While it's true that the coronavirus relief bill doesn't have anything designated as state and local aid, there's actually about $127 billion in there that can shore up state budgets -- which, remember, were down only $37 billion total through the end of September. 1/
The $82B in additional education grants and $45B for transportation projects has to be spent on education and transportation, but it's not contingent on states maintaining their own spending levels. They can use that federal infusion to redirect their own revenues. 2/
This is the primary way the federal government provided aid to state governments during the Great Recession -- by upping its contribution to Medicaid, education, and transportation, freeing up state dollars for other uses (including backfilling budgets). 3/
The Family First bill upped FMAP, giving states about $50 billion to work with.
The CARES Act offered about $56 billion in fungible education and transit aid, and Treasury guidance on CRF money (the $150B) lets much of it go to existing expenses as well. 4/
It's hard to get a handle on exactly how much of the $150 billion actually went to existing expenses (things like the salaries of public safety and public health officials), but if the new relief bill passes, flexible aid is easily over $250 billion, and probably much more. 5/
During the Great Recession, the total amount of flexible aid was $144 billion.

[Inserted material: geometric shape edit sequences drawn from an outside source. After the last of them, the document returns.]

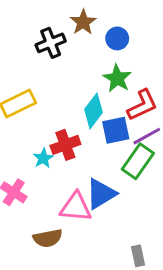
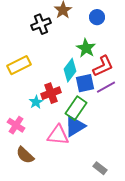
blue circle: (117, 38) -> (97, 17), moved
green rectangle: (138, 161) -> (76, 108), moved
brown semicircle: (48, 238) -> (25, 155), moved, turned 54
gray rectangle: (138, 256) -> (100, 168), turned -40

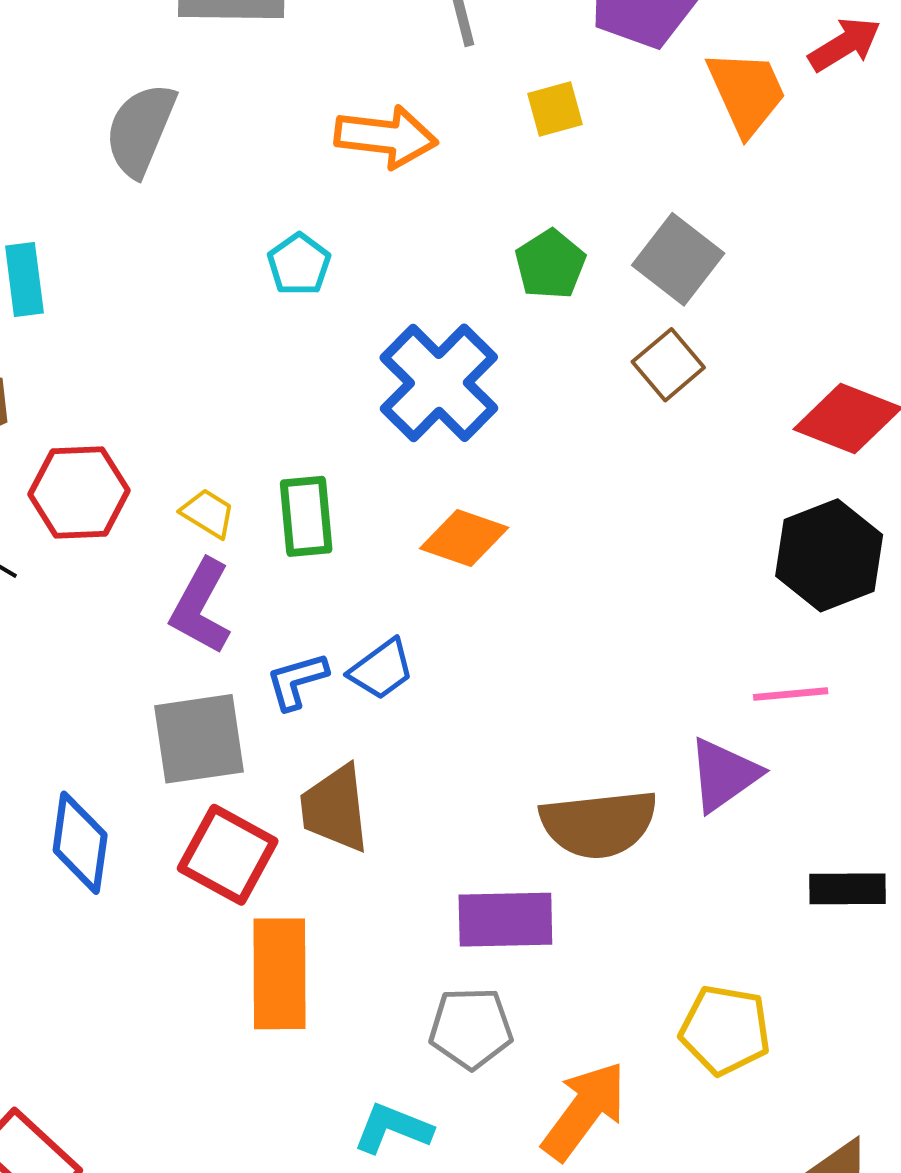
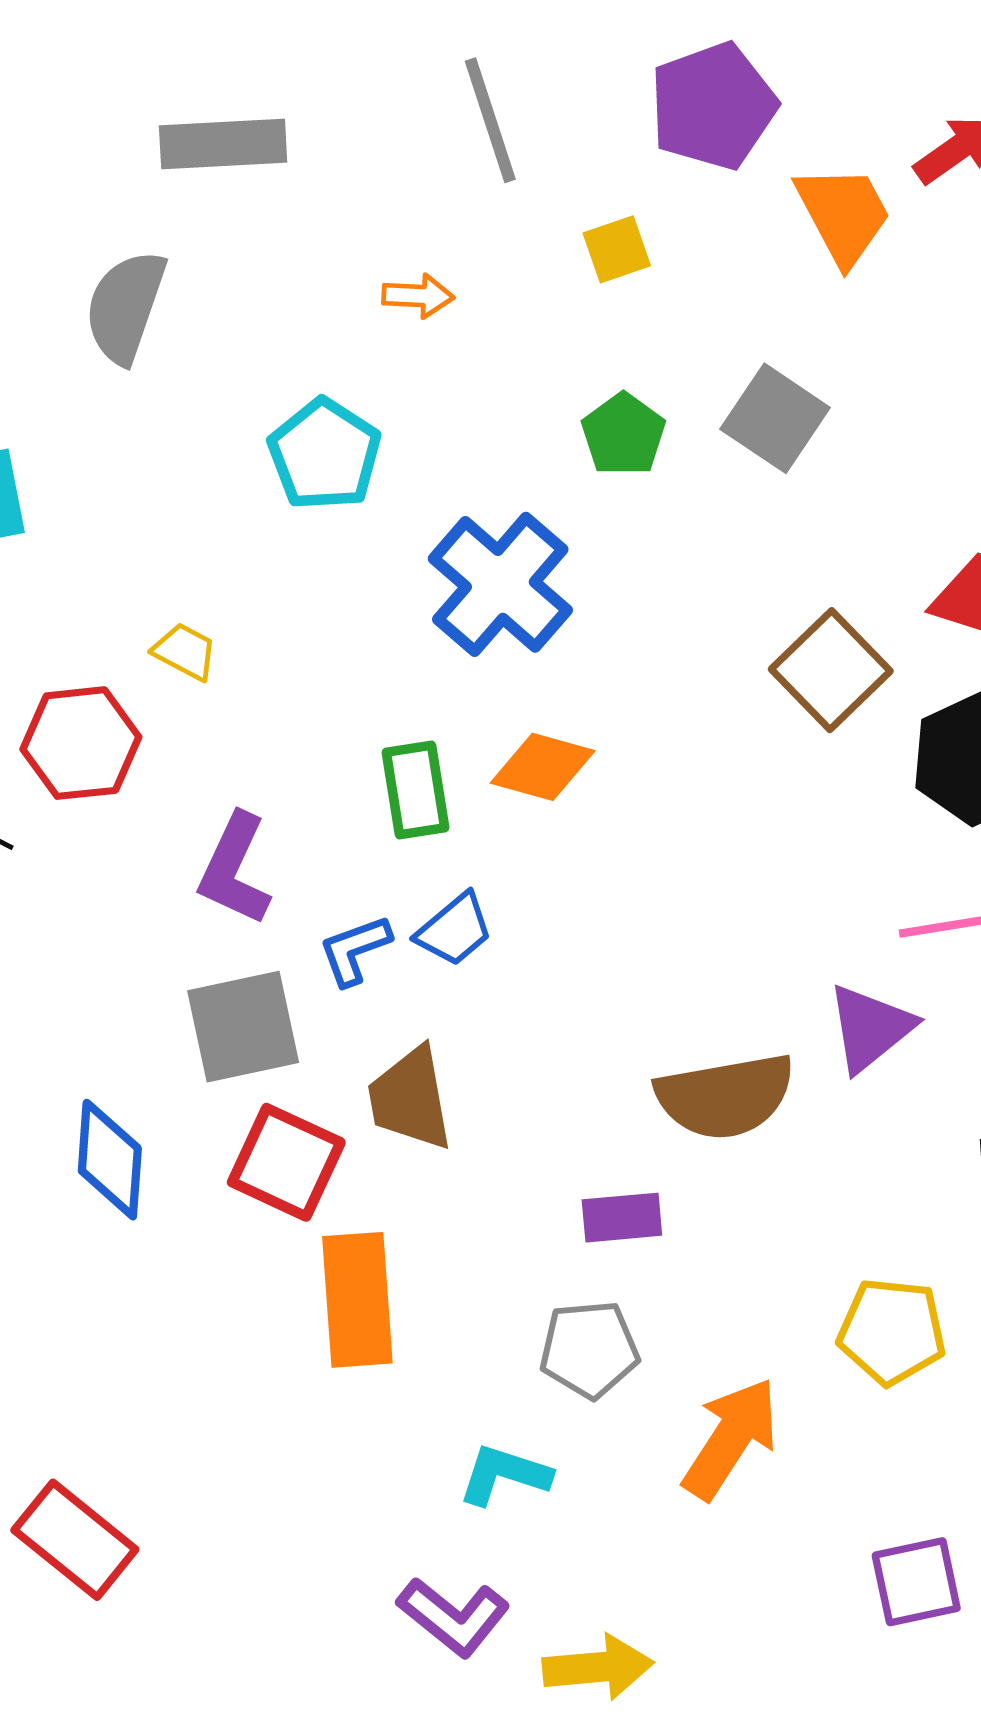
orange arrow: (386, 137) -> (418, 296), size x0.6
cyan pentagon: (299, 264) -> (325, 454), size x1.5
brown square: (668, 365) -> (831, 670), moved, size x1.4
yellow trapezoid: (208, 513) -> (185, 652), moved
green rectangle: (306, 516) -> (416, 790), moved
purple rectangle: (505, 920) -> (622, 1218), size x0.7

And this is without even considering all the other ways the federal government has propped up state budgets, like enhanced UI (taxable income) and PPP (props up employer and employee taxes). 6/
With state tax collections down $37.4 billion Jan-Sept, this is actually a fair bit of flexible aid. Yes, the final budgetary losses for states will be worse than $37B, with another hit coming in April, but $250B+ is sizable considering current losses.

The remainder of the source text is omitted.